» **DATA UNDER STUDY**
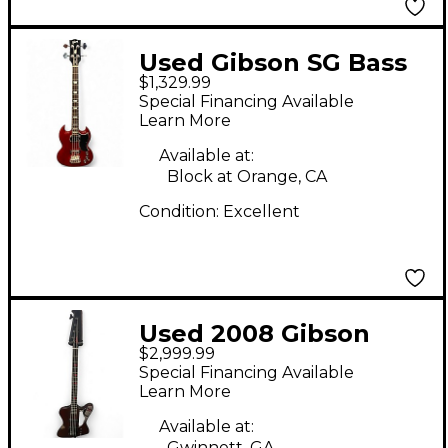
Used Gibson SG Bass
$1,329.99
Wine Red Electric
Special Financing Available
Bass Guitar
Learn More
Available at:
Block at Orange, CA
Condition:
Excellent
Used 2008 Gibson
$2,999.99
LIMITED EDITION
Special Financing Available
NIKKI SIXX SIGNATURE
Learn More
THUNDERBIRD RED
Available at:
Gwinnett, GA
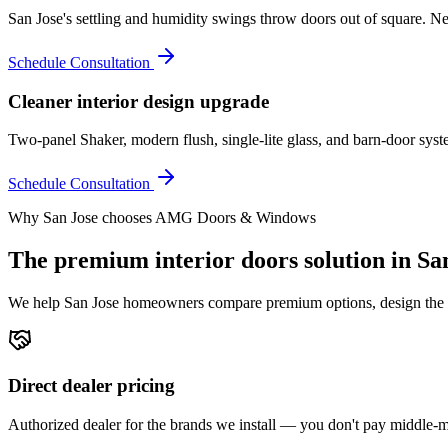
San Jose's settling and humidity swings throw doors out of square. N
Schedule Consultation
Cleaner interior design upgrade
Two-panel Shaker, modern flush, single-lite glass, and barn-door syst
Schedule Consultation
Why
San Jose
chooses AMG Doors & Windows
The premium
interior doors
solution in
Sa
We help
San Jose
homeowners compare premium options, design the righ
Direct dealer pricing
Authorized dealer for the brands we install — you don't pay middle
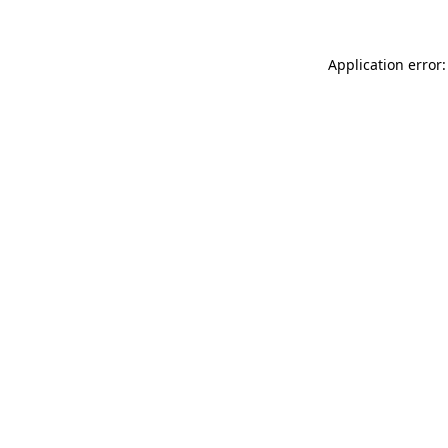
Application error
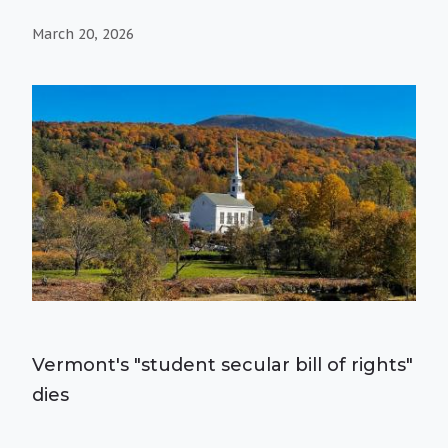
March 20, 2026
Vermont's "student secular bill of rights"
dies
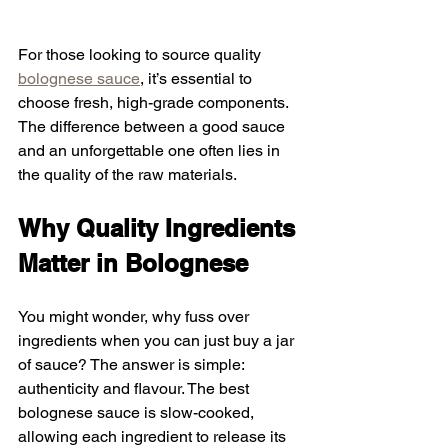
For those looking to source quality 
bolognese sauce
, it’s essential to 
choose fresh, high-grade components. 
The difference between a good sauce 
and an unforgettable one often lies in 
the quality of the raw materials.
Why Quality Ingredients 
Matter in Bolognese
You might wonder, why fuss over 
ingredients when you can just buy a jar 
of sauce? The answer is simple: 
authenticity and flavour. The best 
bolognese sauce is slow-cooked, 
allowing each ingredient to release its 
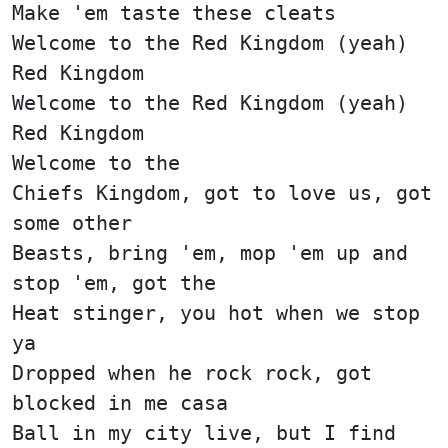
Make 'em taste these cleats
Welcome to the Red Kingdom (yeah)
Red Kingdom
Welcome to the Red Kingdom (yeah)
Red Kingdom
Welcome to the
Chiefs Kingdom, got to love us, got
some other
Beasts, bring 'em, mop 'em up and
stop 'em, got the
Heat stinger, you hot when we stop
ya
Dropped when he rock rock, got
blocked in me casa
Ball in my city live, but I find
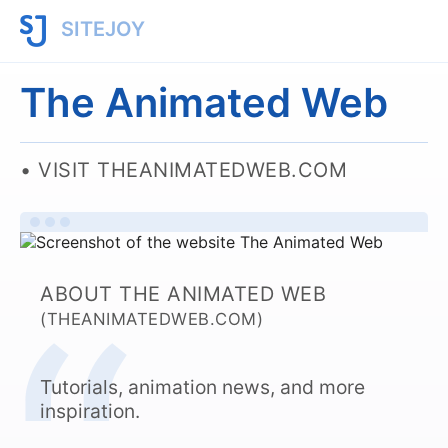
SITEJOY
The Animated Web
VISIT THEANIMATEDWEB.COM
ABOUT THE ANIMATED WEB
(THEANIMATEDWEB.COM)
Tutorials, animation news, and more
inspiration.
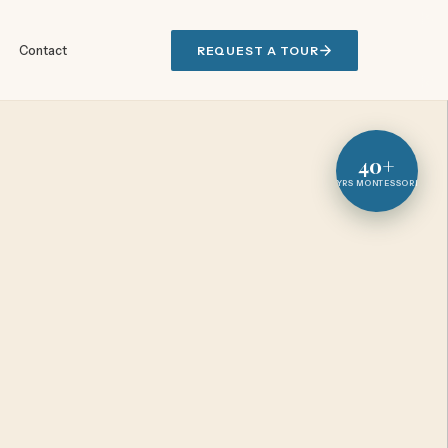
Contact
REQUEST A TOUR
40+
YRS MONTESSORI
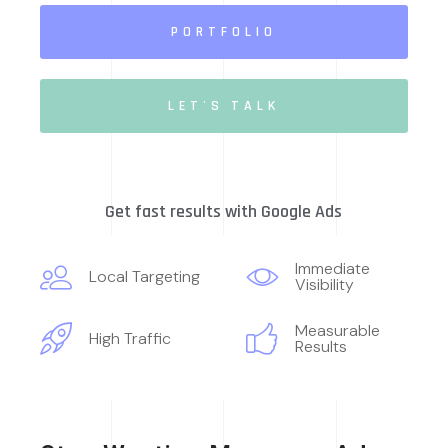
PORTFOLIO
LET'S TALK
Get fast results with Google Ads
Immediate
Local Targeting
Visibility
Measurable
High Traffic
Results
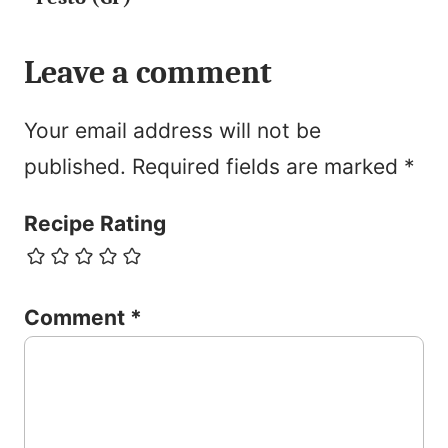
Leave a comment
Your email address will not be
published.
Required fields are marked
*
Recipe Rating
Comment
*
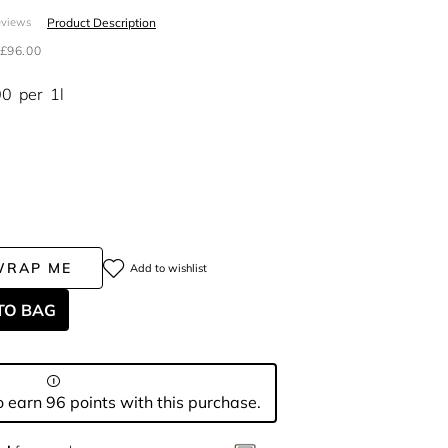
Product Description
eviews
£96.00
00
per
1l
WRAP ME
Add to wishlist
TO BAG
 earn 96 points with this purchase.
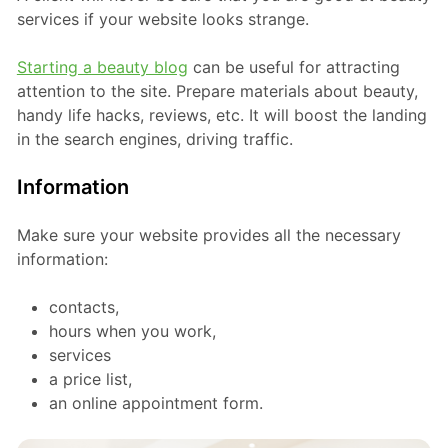
services if your website looks strange.
Starting a beauty blog
can be useful for attracting
attention to the site. Prepare materials about beauty,
handy life hacks, reviews, etc. It will boost the landing
in the search engines, driving traffic.
Information
Make sure your website provides all the necessary
information:
contacts,
hours when you work,
services
a price list,
an online appointment form.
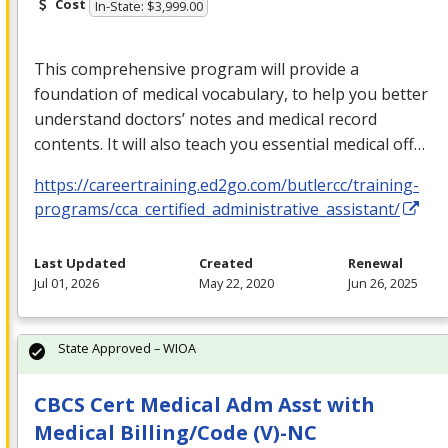
Cost
In-State: $3,999.00
This comprehensive program will provide a
foundation of medical vocabulary, to help you better
understand doctors’ notes and medical record
contents. It will also teach you essential medical off…
https://careertraining.ed2go.com/butlercc/training-
programs/cca_certified_administrative_assistant/
Last Updated
Created
Renewal
Jul 01, 2026
May 22, 2020
Jun 26, 2025
State Approved – WIOA
CBCS Cert Medical Adm Asst with
Medical Billing/Code (V)-NC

» **ASSIGNMENT**
With the pictures removed from your copy, retype the lines above from the one that contains "VISIT THEANIMATEDWEB.COM" through the one that contains "attention to the", exactly.

» **ANSWER TO THE PROBLEM**
VISIT THEANIMATEDWEB.COM
ABOUT THE ANIMATED WEB
(THEANIMATEDWEB.COM)
Tutorials, animation news, and more
inspiration.
Contact
REQUEST A TOUR
40+
YRS MONTESSORI
PORTFOLIO
LET'S TALK
Get fast results with Google Ads
Immediate
Local Targeting
Visibility
Measurable
High Traffic
Results
Leave a comment
Your email address will not be
published.
Required fields are marked
*
Recipe Rating
Comment
*
Product Description
eviews
£96.00
00
per
1l
WRAP ME
Add to wishlist
TO BAG
 earn 96 points with this purchase.
services if your website looks strange.
Starting a beauty blog
can be useful for attracting
attention to the site. Prepare materials about beauty,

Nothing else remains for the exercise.